“Fine,” says Catty, and he winked at me. “You and us fellers ’ll walk over, and maybe ketch the train back. Start in the mornin’.”
So in the morning we started over to Canton to see this man Phillips, the architect. I was wondering what kind of a man he was and how he would act, but that didn’t seem to bother Catty much. When we got there we found him in a little room up-stairs over the express-office, and he looked like he was just fresh from college. He was nice-lookin’ and I liked him right off.
“Good morning, gentlemen,” says he. “What can I do for you?”
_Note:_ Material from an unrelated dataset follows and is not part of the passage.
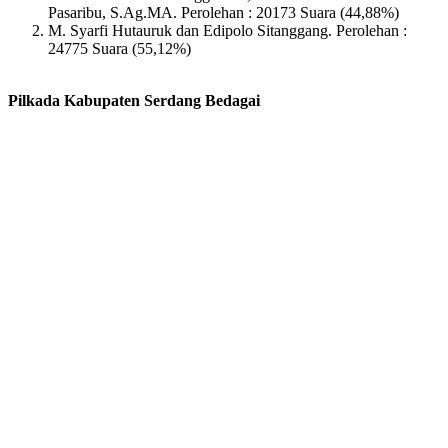
Pasaribu, S.Ag.MA. Perolehan : 20173 Suara (44,88%)
M. Syarfi Hutauruk dan Edipolo Sitanggang. Perolehan :
24775 Suara (55,12%)
Pilkada Kabupaten Serdang Bedagai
“Be you the archytect?” says Mr. Atkins.
“I am,” says Mr. Phillips.
“When you make plans for a house kin you figger how much it’s goin’ to cost to build it?”
“I can.”
“I got some plans you drawed, and I want to git the costs, for diggin’, masonry, carpenter-work, and all—each sep’rate.... I’m a contractor, Mr. Phillips, and I calc’late to have quite some work for a handy archytect. Figger I’ll need a man with idees and brains.”
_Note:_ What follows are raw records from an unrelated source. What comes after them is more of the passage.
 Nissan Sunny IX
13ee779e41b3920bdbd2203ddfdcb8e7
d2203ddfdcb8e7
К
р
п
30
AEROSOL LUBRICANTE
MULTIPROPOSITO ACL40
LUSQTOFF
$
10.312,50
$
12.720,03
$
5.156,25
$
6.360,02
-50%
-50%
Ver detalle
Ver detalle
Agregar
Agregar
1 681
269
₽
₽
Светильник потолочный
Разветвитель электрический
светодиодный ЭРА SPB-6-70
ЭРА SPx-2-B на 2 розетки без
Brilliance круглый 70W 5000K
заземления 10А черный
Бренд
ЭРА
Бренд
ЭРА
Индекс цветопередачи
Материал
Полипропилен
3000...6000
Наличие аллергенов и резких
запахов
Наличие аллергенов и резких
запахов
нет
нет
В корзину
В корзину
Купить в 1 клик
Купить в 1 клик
I was so surprised I almost bit myself. I’d never heard Mr. Atkins talk like that. He sounded almost like a business man.
Well, sir, we sat down and talked, and pretty soon it seemed like we was well acquainted, and we began telling each other about ourselves. Seemed that Mr. Phillips was new at his job and just out of college and hadn’t any money, and didn’t get much to do. He was interested a lot in Catty and Mr. Atkins.